Afganistán, la guerra que se muerde la cola

La Guerra de Afganistán comenzó el 7 de octubre de 2001 con los bombardeos de Estados Unidos y Gran Bretaña dentro del país. El conflicto sigue abierto hoy en día.

Muchos consideran que los ataques que Al Qaeda llevó a cabo contra las Torres Gemelas y el Pentágono el 11 de septiembre de 2001 fueron el mazazo que dio comienzo al siglo XXI. Las consecuencias inmediatas de ese momento fueron terribles y abrieron los ojos al mundo de los peligros del terrorismo moderno, una guerra a nivel global contra enemigos invisibles. Sin embargo, el miedo y la rabia provocada por el atentado hicieron que las consecuencias a largo plazo solo aumentaran el número de cadáveres en la morgue. El Acta Patriótica y la ‘Operación Libertad Duradera’ sirvieron de mecha y pedernal para la guerra en Afganistán, un territorio que fácilmente se podría comparar con un polvorín.

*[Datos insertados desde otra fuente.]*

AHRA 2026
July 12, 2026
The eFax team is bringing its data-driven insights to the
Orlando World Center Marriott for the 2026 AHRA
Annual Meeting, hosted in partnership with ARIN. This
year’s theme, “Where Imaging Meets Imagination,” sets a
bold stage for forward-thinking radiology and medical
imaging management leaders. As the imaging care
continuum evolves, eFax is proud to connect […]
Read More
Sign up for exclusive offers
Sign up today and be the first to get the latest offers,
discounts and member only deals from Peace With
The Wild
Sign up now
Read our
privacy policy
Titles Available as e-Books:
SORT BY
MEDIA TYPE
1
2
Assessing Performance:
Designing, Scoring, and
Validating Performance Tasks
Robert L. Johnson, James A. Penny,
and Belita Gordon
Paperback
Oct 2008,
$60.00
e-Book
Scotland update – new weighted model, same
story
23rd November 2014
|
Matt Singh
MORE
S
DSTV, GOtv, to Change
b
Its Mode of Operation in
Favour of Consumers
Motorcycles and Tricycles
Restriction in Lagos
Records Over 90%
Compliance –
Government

El 7 de octubre de 2001, la administración Bush anunciaba a un eufórico pueblo estadounidense que habían realizado el primer bombardeo sobre territorio afgano como parte de una operación conjunta de la OTAN, amparada en una libre interpretación del artículo 51 de la carta de la ONU sobre la defensa de agresiones, con el objetivo de acabar con Al Qaeda (financiada y entrenada por EEUU en su origen), arrestar y juzgar a Osama Bin Laden por el 11-S e instaurar una democracia estable en la región. Durante estos primeros años, el republicano fue desarrollando una terminología propia del tipo “Doctrina Bush” o “guerra preventiva” para justificar casi cualquier decisión tomada, por graves que fueran las consecuencias.

Más de década y media después, 150.000 muertos solo entre civiles y combatientes afganos hasta 2014 y tres presidentes estadounidenses diferentes, la guerra no está más cerca de terminar ni la democracia de convertirse en el sistema político del país. Barack Obama, en 2014, declaró que las actividades de la ISAF (Fuerza Internacional de Asistencia para la Seguridad), como se conoce a la coalición desde diciembre de 2001, habían concluido pero el número de soldados de diversos países sigue siendo considerable para una operación que “ha terminado”.

Los conflictos en países cercanos, internos o provocados por intervenciones externas, y la aparición del grupo terrorista Estado Islámico como nuevo bando beligerante hacen que la guerra y la inestabilidad de la región no haya hecho más que crecer en los últimos años. Ahora depende de las potencias occidentales que iniciaron la guerra y la invasión asumir las consecuencias de sus fracasadas estrategias o lavarse las manos y cubrir lo ocurrido bajo las arenas del desierto.